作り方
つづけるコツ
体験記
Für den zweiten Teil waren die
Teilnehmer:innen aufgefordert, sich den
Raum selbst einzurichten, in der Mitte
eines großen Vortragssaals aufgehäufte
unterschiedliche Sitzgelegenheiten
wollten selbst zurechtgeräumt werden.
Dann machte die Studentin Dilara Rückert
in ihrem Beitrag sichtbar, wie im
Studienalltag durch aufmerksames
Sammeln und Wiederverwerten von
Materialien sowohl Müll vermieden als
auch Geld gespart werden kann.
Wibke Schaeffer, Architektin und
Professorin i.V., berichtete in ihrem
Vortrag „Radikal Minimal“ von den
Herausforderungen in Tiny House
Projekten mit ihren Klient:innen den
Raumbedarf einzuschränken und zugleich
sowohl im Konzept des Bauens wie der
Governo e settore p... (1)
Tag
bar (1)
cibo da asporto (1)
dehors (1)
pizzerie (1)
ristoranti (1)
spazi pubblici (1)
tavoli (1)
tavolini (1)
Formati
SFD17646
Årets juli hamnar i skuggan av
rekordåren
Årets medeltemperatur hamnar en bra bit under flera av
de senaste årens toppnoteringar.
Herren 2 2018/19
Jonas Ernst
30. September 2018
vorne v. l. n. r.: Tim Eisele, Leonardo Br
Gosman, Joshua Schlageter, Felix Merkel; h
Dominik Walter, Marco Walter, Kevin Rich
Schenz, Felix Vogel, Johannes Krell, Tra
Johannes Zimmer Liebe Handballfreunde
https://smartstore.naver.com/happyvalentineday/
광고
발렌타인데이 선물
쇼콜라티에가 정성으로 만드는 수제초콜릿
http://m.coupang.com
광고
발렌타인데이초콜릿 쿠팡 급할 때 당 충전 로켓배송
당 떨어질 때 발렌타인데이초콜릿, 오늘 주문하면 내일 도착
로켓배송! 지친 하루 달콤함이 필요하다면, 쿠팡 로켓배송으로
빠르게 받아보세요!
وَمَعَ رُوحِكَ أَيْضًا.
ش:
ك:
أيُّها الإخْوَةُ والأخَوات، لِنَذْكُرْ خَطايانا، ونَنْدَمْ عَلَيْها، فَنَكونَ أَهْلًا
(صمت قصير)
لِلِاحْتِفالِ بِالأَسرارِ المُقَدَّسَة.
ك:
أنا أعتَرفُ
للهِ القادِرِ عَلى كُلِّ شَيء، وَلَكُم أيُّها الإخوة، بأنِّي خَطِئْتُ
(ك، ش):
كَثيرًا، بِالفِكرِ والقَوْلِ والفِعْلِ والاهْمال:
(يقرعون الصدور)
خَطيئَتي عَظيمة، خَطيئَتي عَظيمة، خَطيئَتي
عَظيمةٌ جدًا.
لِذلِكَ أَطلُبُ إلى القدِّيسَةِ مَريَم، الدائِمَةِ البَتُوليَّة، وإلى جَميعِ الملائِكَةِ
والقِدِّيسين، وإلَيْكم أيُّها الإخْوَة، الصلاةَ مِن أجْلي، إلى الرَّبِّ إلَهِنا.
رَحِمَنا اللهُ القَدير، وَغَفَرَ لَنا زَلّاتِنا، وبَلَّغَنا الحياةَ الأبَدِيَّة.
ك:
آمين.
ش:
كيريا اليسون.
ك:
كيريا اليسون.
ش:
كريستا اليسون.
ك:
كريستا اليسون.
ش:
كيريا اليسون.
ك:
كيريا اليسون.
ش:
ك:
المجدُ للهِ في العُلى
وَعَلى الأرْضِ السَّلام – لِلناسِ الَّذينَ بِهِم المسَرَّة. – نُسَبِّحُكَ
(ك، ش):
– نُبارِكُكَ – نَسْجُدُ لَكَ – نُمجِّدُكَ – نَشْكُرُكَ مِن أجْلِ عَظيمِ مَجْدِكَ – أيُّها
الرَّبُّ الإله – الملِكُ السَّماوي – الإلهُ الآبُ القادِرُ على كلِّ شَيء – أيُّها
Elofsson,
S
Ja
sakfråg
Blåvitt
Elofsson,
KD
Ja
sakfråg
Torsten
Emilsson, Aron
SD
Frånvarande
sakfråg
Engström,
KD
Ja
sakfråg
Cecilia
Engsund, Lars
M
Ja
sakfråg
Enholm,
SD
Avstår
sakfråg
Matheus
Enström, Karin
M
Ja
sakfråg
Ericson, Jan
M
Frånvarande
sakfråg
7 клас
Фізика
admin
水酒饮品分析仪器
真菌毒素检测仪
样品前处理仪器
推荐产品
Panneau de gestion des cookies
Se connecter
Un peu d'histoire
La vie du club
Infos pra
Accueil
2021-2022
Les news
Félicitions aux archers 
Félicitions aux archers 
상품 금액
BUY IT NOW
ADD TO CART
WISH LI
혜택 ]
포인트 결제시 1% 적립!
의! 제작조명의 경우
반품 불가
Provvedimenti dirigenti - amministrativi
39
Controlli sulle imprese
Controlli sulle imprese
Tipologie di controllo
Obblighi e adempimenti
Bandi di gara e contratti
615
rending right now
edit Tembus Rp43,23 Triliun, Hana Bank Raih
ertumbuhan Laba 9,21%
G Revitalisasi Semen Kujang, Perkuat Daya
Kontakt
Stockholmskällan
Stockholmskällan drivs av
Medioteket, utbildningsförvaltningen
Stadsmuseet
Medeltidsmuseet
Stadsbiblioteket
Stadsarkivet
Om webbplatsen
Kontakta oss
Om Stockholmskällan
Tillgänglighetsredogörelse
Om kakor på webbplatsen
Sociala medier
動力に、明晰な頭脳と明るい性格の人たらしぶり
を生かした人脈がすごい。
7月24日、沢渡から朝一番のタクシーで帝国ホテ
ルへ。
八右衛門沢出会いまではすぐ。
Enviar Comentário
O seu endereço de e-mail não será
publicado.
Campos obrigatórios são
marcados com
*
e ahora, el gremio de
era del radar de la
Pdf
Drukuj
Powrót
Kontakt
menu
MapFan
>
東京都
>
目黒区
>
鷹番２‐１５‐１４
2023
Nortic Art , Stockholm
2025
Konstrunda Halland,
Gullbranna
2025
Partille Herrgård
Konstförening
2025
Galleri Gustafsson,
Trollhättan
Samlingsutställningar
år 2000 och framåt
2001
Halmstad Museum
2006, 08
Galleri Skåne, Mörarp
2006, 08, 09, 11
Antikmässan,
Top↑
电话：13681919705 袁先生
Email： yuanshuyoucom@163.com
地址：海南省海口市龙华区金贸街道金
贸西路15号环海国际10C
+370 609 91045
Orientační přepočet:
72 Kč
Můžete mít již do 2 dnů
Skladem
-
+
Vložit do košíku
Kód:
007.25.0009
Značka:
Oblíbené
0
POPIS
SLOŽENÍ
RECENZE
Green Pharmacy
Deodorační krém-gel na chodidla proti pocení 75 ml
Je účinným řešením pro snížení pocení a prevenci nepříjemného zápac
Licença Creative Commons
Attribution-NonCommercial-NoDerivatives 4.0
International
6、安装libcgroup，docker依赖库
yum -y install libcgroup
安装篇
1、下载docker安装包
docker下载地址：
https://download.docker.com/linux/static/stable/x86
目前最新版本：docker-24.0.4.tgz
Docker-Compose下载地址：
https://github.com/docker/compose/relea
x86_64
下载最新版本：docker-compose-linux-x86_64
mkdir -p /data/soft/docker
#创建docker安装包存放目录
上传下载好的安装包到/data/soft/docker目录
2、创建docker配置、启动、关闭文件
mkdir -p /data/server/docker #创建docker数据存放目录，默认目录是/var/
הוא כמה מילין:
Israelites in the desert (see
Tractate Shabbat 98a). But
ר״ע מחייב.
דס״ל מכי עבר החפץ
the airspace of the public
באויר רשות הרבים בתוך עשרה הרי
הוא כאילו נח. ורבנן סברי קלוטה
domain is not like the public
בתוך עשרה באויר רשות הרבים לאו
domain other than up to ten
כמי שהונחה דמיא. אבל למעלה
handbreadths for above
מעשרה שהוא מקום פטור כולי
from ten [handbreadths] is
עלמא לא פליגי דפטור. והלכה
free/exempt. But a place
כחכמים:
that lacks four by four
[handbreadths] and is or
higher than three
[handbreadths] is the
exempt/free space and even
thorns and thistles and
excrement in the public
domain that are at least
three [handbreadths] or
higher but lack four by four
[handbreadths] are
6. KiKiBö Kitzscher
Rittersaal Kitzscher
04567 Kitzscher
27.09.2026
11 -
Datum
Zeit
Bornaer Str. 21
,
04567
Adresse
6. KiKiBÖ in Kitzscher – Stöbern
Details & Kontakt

• Goal of the exercise: Filter the data above down to lines with the word "innen", and copy them.

• Reply:
Teilnehmer:innen aufgefordert, sich den
Projekten mit ihren Klient:innen den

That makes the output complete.